The tale of the contaminated hair weave is long on gruesomeness and variable details but short on checkable facts. While the victim's first name is always provided (depending on the version one receives, she's Krystal, Laimi, or Irene), her surname rarely is. Likewise, while the account
always says she's a personal assistant at a lawyer's office, the name of the lawyer or firm that employs her is not given. The salon where the manky hair was installed is described only as an "upmarket hair salon" on a street that's either Independence or Kenyatta, which is in a city that's either in Namibia or Kenya, two countries the entire width of Africa apart.

The results described are also impossible. Popular belief to the contrary, human corpses are not riddled with worms. Rather, once people die, their bodies very quickly attract the attention of a number of species of flies, which (among other activities) lay their eggs on the deceased. The "worms" one sometimes sees on corpses are actually maggots, the just-hatched offspring of such flies. Human hair intended for weaves, hair pieces, or wigs is carefully washed, sorted, and matched with tresses of similar color and texture very early in the process of turning it into a fashion accessory. Ergo, even if the hair used had been taken from a corpse and had through that association become infested with fly eggs, those future larvae ("worms") would have been washed away by the first cleaning given those strands during the sorting process.

The hair weave tale combines three urban legends into one. From the "poisoned dress" legend, it draws the element of an item taken from a corpse (a dress in one story, hair in the other) transmitting some manner of horribleness (formaldehyde or worms) to the next wearer. From the "necrophiliac lover" legend comes the plot device of a doctor's running tests on the maggots, thereby discovering that the hair used in the weave had come from a dead person. Tying it all together is the "fatal hairdo" legend, wherein a gal's unwashed bouffant hair style becomes the home for venomous spiders that serve to punish both her vanity and lack of attention to matters of personal hygiene.

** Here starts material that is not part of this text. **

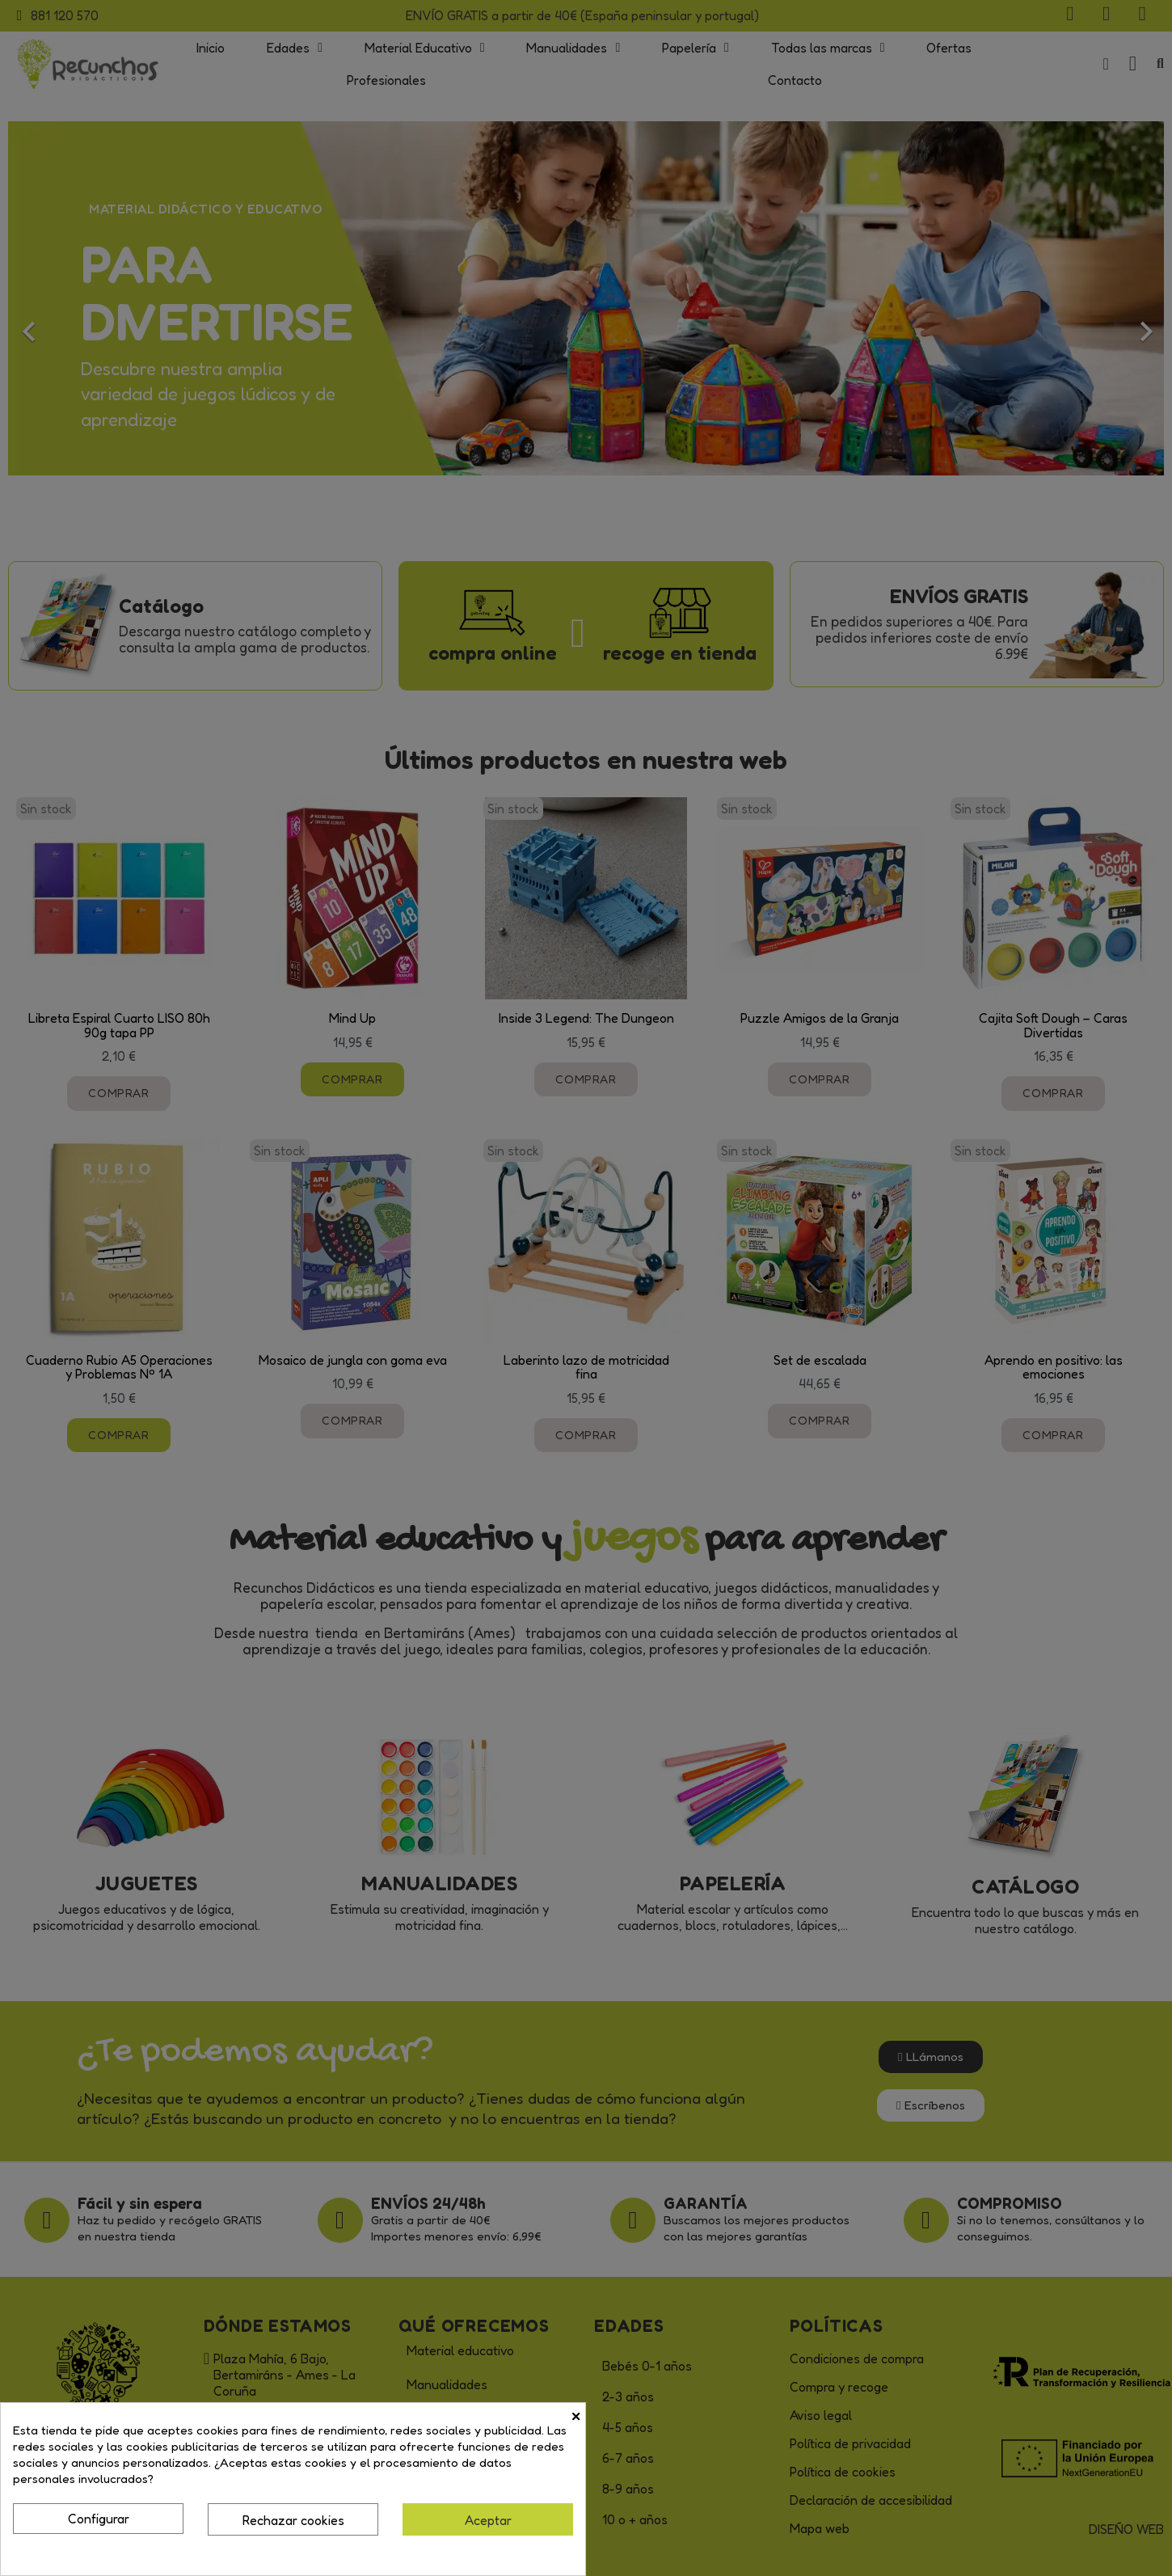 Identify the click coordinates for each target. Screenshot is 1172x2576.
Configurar (98, 2519) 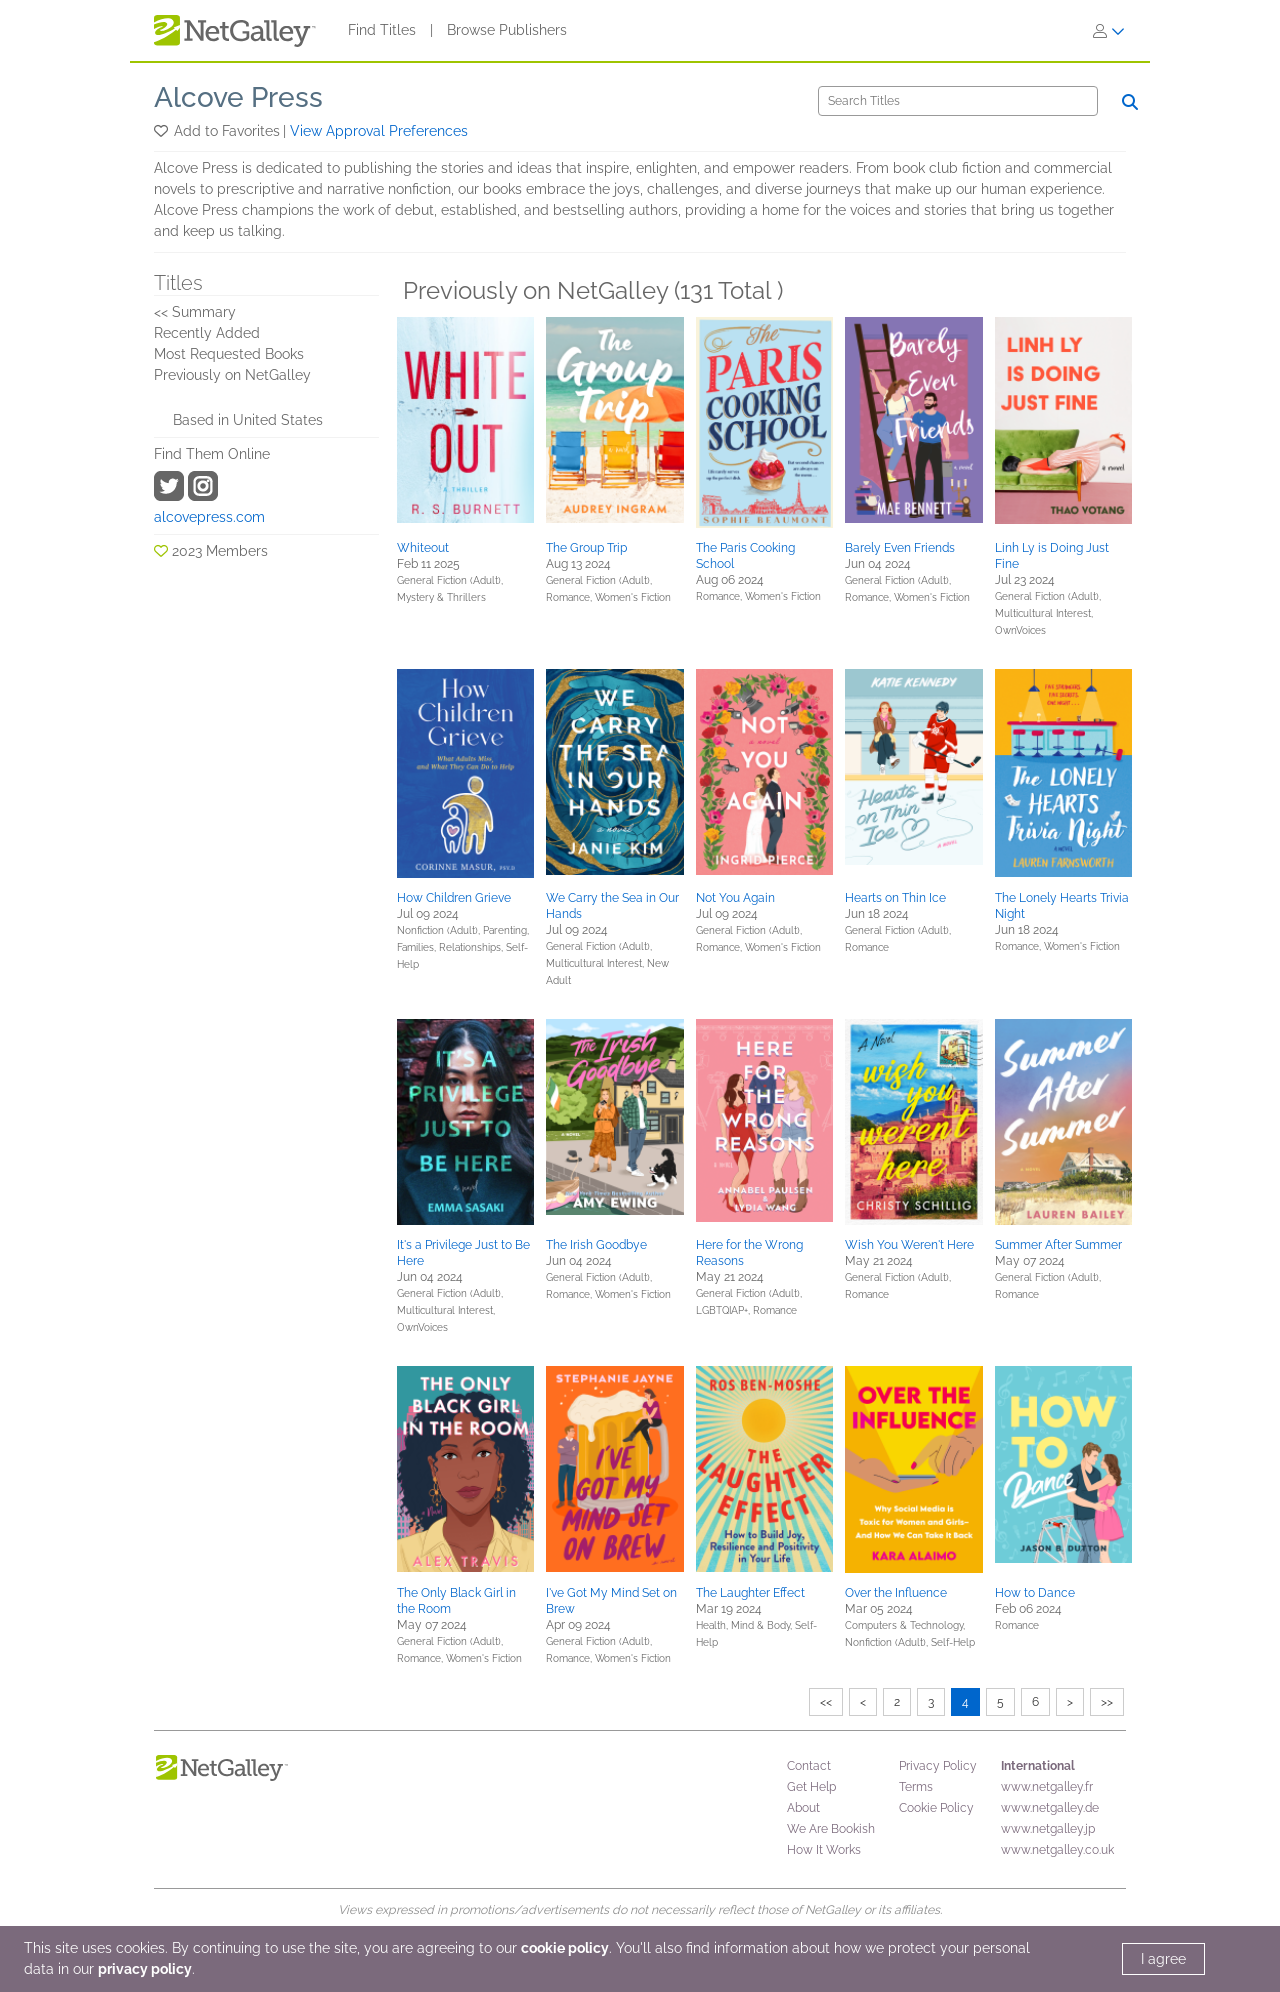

There are numerous meanings to the hair weave tale, two of which are contained in its closing: "Lesson: ladies we should be careful with what we put on our heads, it is better to appreciate our natural beauty and be content with what God has blessed us with than to chase artificial beauty." First, the story is one of caveat emptor, a "buyer beware" tale wherein a woman comes by her headful of maggots via opting for the latest, greatest hair treatment. In that light, it's meant to impress upon us, its audience, that we never truly know what goes into consumer products and thus should exercise care in our choices. Second, the story is one that decries vanity, in this instance by portraying a gal who disregards the "better to be happy with what we have" dictum in favor of an enormously expensive beauty adjunct as paying for her narcissism in gruesome fashion. Vanity is further highlighted as evil by the audience's awareness that if the woman had been able to wash her own hair (which she couldn't, because it was under the weave), those fly eggs would have been long gone well before they had turned into "worms" that started chomping on her. Xenophobia also comes into play, as the hair used in Brazilian weaves generally comes from abroad: by portraying the imported tresses as maggot-laden and dangerous, ongoing suspicion about things which come from other countries and cultures is aired. Last, the story reflects our unease with the dead.